The first point to be observed,
then, is that in things of this character excess and defect are both
destructive. We must use as evidence of what is obscure such things as are
clear, and we see that this is to in the case of health and strength. Both
excess and defect of gymnastic exercises destroy strength, and in the same way
excess and defect of food and drink destroy health, while the right proportion
produces, increases, and preserves it. It is the same with temperance, courage,
and the other forms of goodness. The man that shuns and fears everything and
faces nothing becomes a coward; the man that fears nothing and goes to meet
every danger becomes rash. In the same way, the man who indulges in every
pleasure and never refrains from any becomes intemperate, and the man who shuns
all pleasures, like the boors, becomes insensible. So temperance and courage
are destroyed both by excess and defect, and preserved by the mean.

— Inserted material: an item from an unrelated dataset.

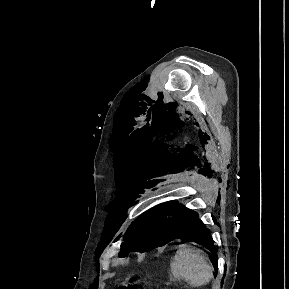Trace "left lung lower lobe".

Not only, however, do we find
that the material and the means of the production, development and destruction
of these conditions are the same, but also that the activities which arise from
the conditions when formed have the same objects. This is in the less obscure
cases, for instance in the case of strength. Strength is produced by taking a
great deal of nourishment and undergoing a great deal of exertion, and it is
just the strong man that can do these things best. So it is in the case of
goodness. It is by abstaining from pleasures that we become temperate, and it
is when we have become temperate that we are best able to abstain from them. So
again with courage; it is by habituating ourselves to despise objects of fear
and by facing them that we become courageous, and it is when we have become
courageous that we shall best be able to face them.